Word Lists and Search Tools

The Tools

The original search tool is grep, a classic Unix utility delivered as part of the standard software on any Linux or Mac system. You can also use an online version of grep hosted by the National Puzzlers' league, on a variety of lists they have available (downloadable below). Grep is based on a syntax for matching text called regular expressions. See my guide to regular expressions or many others you can find on the web. Food for finding:

The NPL also has a page with custom search tools for specific flat types which could sometimes be useful for other purposes.

Nutrimatic is a standby for many Mystery Hunt teams. Unlike most search engines based on specific lists of words and set phrases, Nutrimatic's database is text pulled from Wikipedia. This allows you to find lots of phrases not found on other sites, but also means you get lots of results which are just arbitrary sequences of words that sometimes appear together. The home page explains its syntax, which includes basic regular expression tools and a few other special characters.

Qat is a very powerful search tool. It has some regular expression syntax and some different syntax. Lower case letters match themselves, while capital letters are variables which match the same sequence of letters each time they appear. The most powerful tool here is the Equation Solver, which lets you put multiple expressions (separated by a semicolon) which must all match words (so you will get back pairs or trios of words which fit the rule). The expression can also include restrictions not based on words, such as |A|=2 to specify the length of a variable. Detailed guide on the site.

OneLook has pretty basic wildcard syntax explained on the home page. Its strengths are a very large database of real in-the-language phrases and the ability to search for words related to particular concepts. It provides links to online dictionaries defining its results.

Merriam-Webster has a page to search the current Scrabble dictionary which is much more restricted than most of these other searches, so go there if Scrabble words are what you want.

The Internet Anagram Server, also called I, Rearrangement Servant based on the anagram featured in its header, lets you find exact anagrams of a set of letters, which may consist of multiple words. On the advanced page you can choose the word list (including several languages and one with only proper names), and limit the number of words and length of words in the results.

quipqiup is a cryptogram solver rather than a word list search, but you can use it to find words matching a specific cryptogram pattern much more easily than trying to write that in the regexp-like syntax of most of the other tools here.

Matt Ginsberg's cluer is a downloadable database of millions of published crossword clues and answers and a program for Windows, Mac, and Linux for searching it.

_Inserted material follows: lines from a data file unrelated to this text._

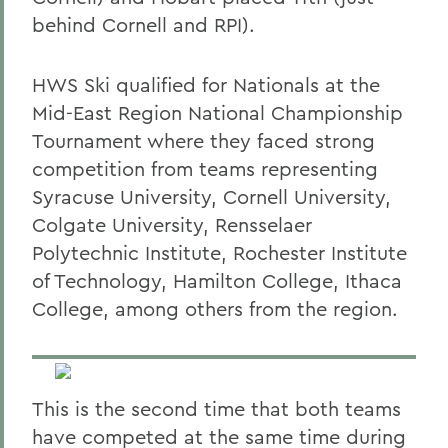
behind Cornell and RPI).
HWS Ski qualified for Nationals at the
Mid-East Region National Championship
Tournament where they faced strong
competition from teams representing
Syracuse University, Cornell University,
Colgate University, Rensselaer
Polytechnic Institute, Rochester Institute
of Technology, Hamilton College, Ithaca
College, among others from the region.
This is the second time that both teams
have competed at the same time during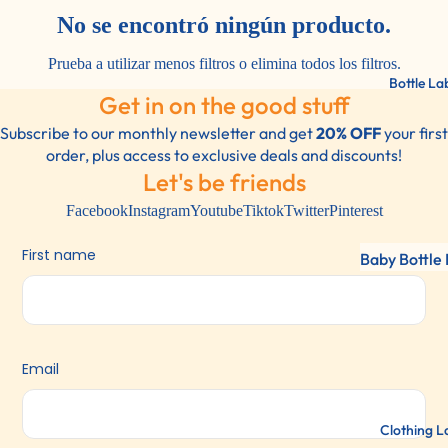
Labels
No se encontró ningún producto.
Lunch Label
Prueba a utilizar menos filtros o
elimina todos los filtros
.
Shoe Labels
Bottle La
Get in on the good stuff
Bottles/Dri
Container L
Subscribe to our monthly newsletter and get
20% OFF
your first
order, plus access to exclusive deals and discounts!
Sports Gear
Let's be friends
Labels For
Facebook
Instagram
Youtube
Tiktok
Twitter
Pinterest
Everything!
First name
Baby Bottle 
Water Bottl
Labels
2 Color Pac
Email
Clothing L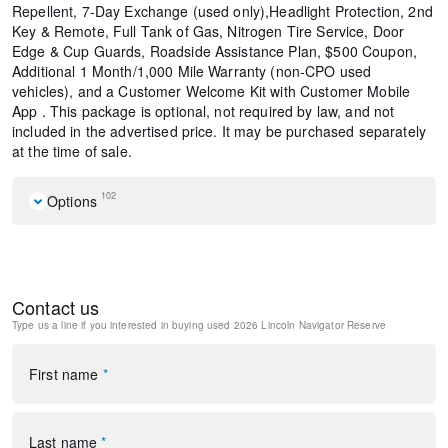
Repellent, 7-Day Exchange (used only),Headlight Protection, 2nd
Key & Remote, Full Tank of Gas, Nitrogen Tire Service, Door
Edge & Cup Guards, Roadside Assistance Plan, $500 Coupon,
Additional 1 Month/1,000 Mile Warranty (non-CPO used
vehicles), and a Customer Welcome Kit with Customer Mobile
App . This package is optional, not required by law, and not
included in the advertised price. It may be purchased separately
at the time of sale.
102
Options
Navigation system: Connected Navigation (1-year trial)
Equipment Group 202A Reserve II
Heavy-Duty Trailer Tow Package
Contact us
Lincoln Connectivity Package (4-Years Included)
Type us a line if you interested in buying
used 2026 Lincoln Navigator Reserve
Lincoln Security Package
28 Speakers
AM/FM radio: SiriusXM with 360L
First name
*
Audio memory
Radio data system
Radio: Revel Ultima 3D Audio System
Last name
*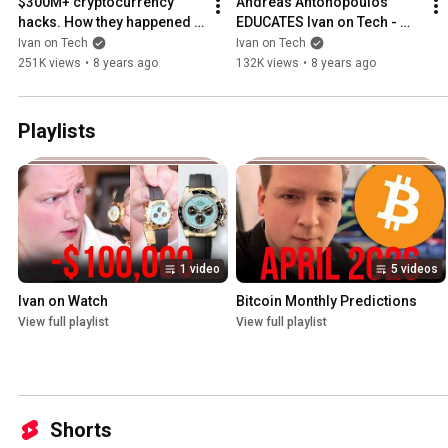
$300M+ cryptocurrency 
Andreas Antonopoulos 
hacks. How they happened 
EDUCATES Ivan on Tech - 
and what we've learned. Ivan 
Ethereum vs Rootstock?  
Ivan on Tech
Ivan on Tech
on Tech explains.
Money as a language etc
251K views
•
8 years ago
132K views
•
8 years ago
Playlists
1 video
5 videos
Ivan on Watch
Bitcoin Monthly Predictions
View full playlist
View full playlist
Shorts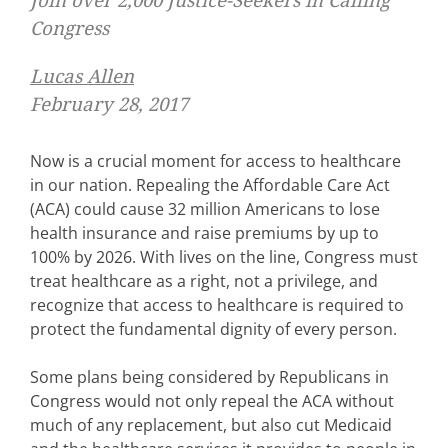
Join over 2,000 Justice-Seekers in Calling
Congress
Lucas Allen
February 28, 2017
Now is a crucial moment for access to healthcare
in our nation. Repealing the Affordable Care Act
(ACA) could cause 32 million Americans to lose
health insurance and raise premiums by up to
100% by 2026. With lives on the line, Congress must
treat healthcare as a right, not a privilege, and
recognize that access to healthcare is required to
protect the fundamental dignity of every person.
Some plans being considered by Republicans in
Congress would not only repeal the ACA without
much of any replacement, but also cut Medicaid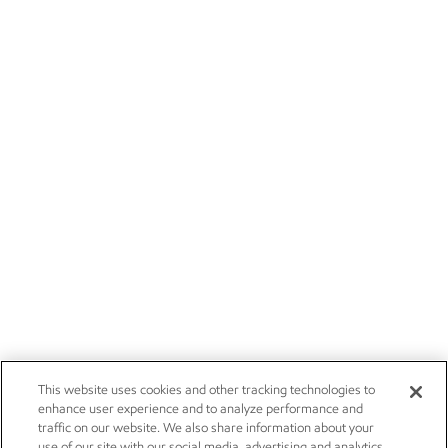
This website uses cookies and other tracking technologies to
enhance user experience and to analyze performance and
traffic on our website. We also share information about your
use of our site with our social media, advertising and analytics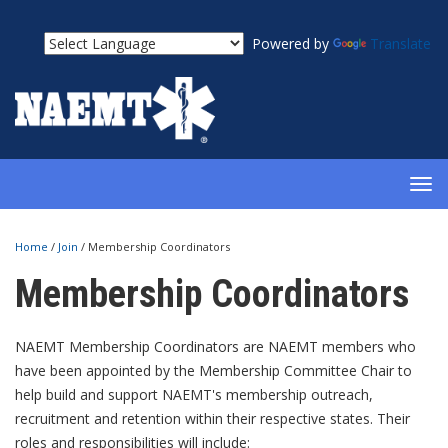
Powered by
Translate
TOG
NAV
Home
/
Join
/
Membership Coordinators
Membership Coordinators
NAEMT Membership Coordinators are NAEMT members who
have been appointed by the Membership Committee Chair to
help build and support NAEMT's membership outreach,
recruitment and retention within their respective states. Their
roles and responsibilities will include:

Rhyme Zone provides a search of rhyming words, homophones, and other types of searches.

The Word Lists

A bunch of classic word lists (ones people used in the 1990s) are available on the NPL's web site. This includes, among others, the Scrabble dictionary from that era (2-8 letter words only) and ENABLE, which was the first attempt from the same era to build an official list of all tournament-legal words (which used Merriam-Webster's Collegiate to check base forms longer than 8 letters). The Moby word list was the largest list available back then. The lists of head-words from several dictionaries and a number of lists from other sources are included there. Some of the sites where these lists were originally hosted are no longer in operation.

Spread the wordlist contains some more modern word lists. Some of these are available in a "scored" format used with crossword construction programs (a higher score means a word that makes a better crossword entry). The page about Peter Broda's wordlist explains the formats of these lists in more detail.

Wikipedia makes all their data available since the entire site's available under open licenses such as Creative Commons, but from the perspective of making a word list, the most useful bit of this is probably the lists of page titles, updated daily for all their wikis. These files use underscoes in place of spaces and otherwise mtch the text of the page titles.